All these years later, Dombrowski, 62, is still searching for his next championsh­ip. But if he gets it in this World Series, which starts Tuesday at Fenway Park, it could land him in the Hall of Fame. The last two general managers enshrined — Pat Gillick and John Schuerholz — led two franchises to World Series titles. Dombrowski has now guided three to the World Series, including the Detroit Tigers, who lost in 2006 and 2012. “It’s elusive,” Wren said. “There’s very few executives that get multiple opportunit­ies to do that. But Dave’s been one of the best general managers in the game for a long, long time.”

Dombrowski started in the scouting department of the Chicago White Sox in 1978, moving on to the Montreal Expos before running the Marlins and the Tigers, who fired him in August 2015. Within two weeks he had found a job as president of baseball operations for the Red Sox, whose owner, John Henry, had bought the Marlins from Huizenga.

In Miami, Henry had supervised Dombrowski’s rebuild of the Marlins, who won another championsh­ip in 2003 after Dombrowski had left to revive the moribund Tigers. In Boston, his mandate was different: build up and win, not tear down and wait.

“You could see we needed some pitching, but when I realistica­lly looked at it, it didn’t look like it was a long build, because there were some very talented position players,” Dombrowski said. “If you made a couple of moves, you could be a much better team.”

His predecesso­rs — first Theo Epstein and then Ben Cherington, who resigned after Dombrowski was hired above him — had left Dombrowski with a trove of young hitters in the organizati­on: Andrew Benintendi, Mookie Betts, Xander Bogaerts, Jackie Bradley Jr., Rafael Devers and others.

The Red Sox were willing to spend to supplement that core — their payroll this season was about $230 million, the highest in the majors — and soon after his arrival, Dombrowski signed starter David Price and traded for closer Craig Kimbrel.

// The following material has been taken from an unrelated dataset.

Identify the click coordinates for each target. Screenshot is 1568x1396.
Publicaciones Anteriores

The 2016 team won 93 games and the AL East title in David Ortiz’s farewell season, but lost in October when the starters fell flat in the division series. At the winter meetings that December, Dombrowski traded two of the team’s best prospects — pitcher Michael Kopech and infielder Yoan Moncada — to the Chicago White Sox in a package for All-Star left-hander Chris Sale.

“He’s brought a huge level of decisivene­ss, he’s very convicted in what he believes, and he breaks down complex decisions and really has a way of simplifyin­g them,” said Sam Kennedy, the Red Sox president and chief executive. “Take Chris Sale, for example. There was a lot of debate and dialogue, a lot of worry about Moncada and Kopech and all these prospects, and his answer was: ‘Yeah, but we’re getting Chris Sale.’ It was like: ‘Good point.’ ”

Dombrowski made more moves for 2018, signing J.D. Martinez and trading for Steve Pearce, Nathan Eovaldi and Ian Kinsler during the season. He did it with a staff he could have revamped upon his hiring, but instead kept intact. The group was still stocked with officials who had helped build three World Series winners, most recently in 2013, and Dombrowski wanted to retain their expertise.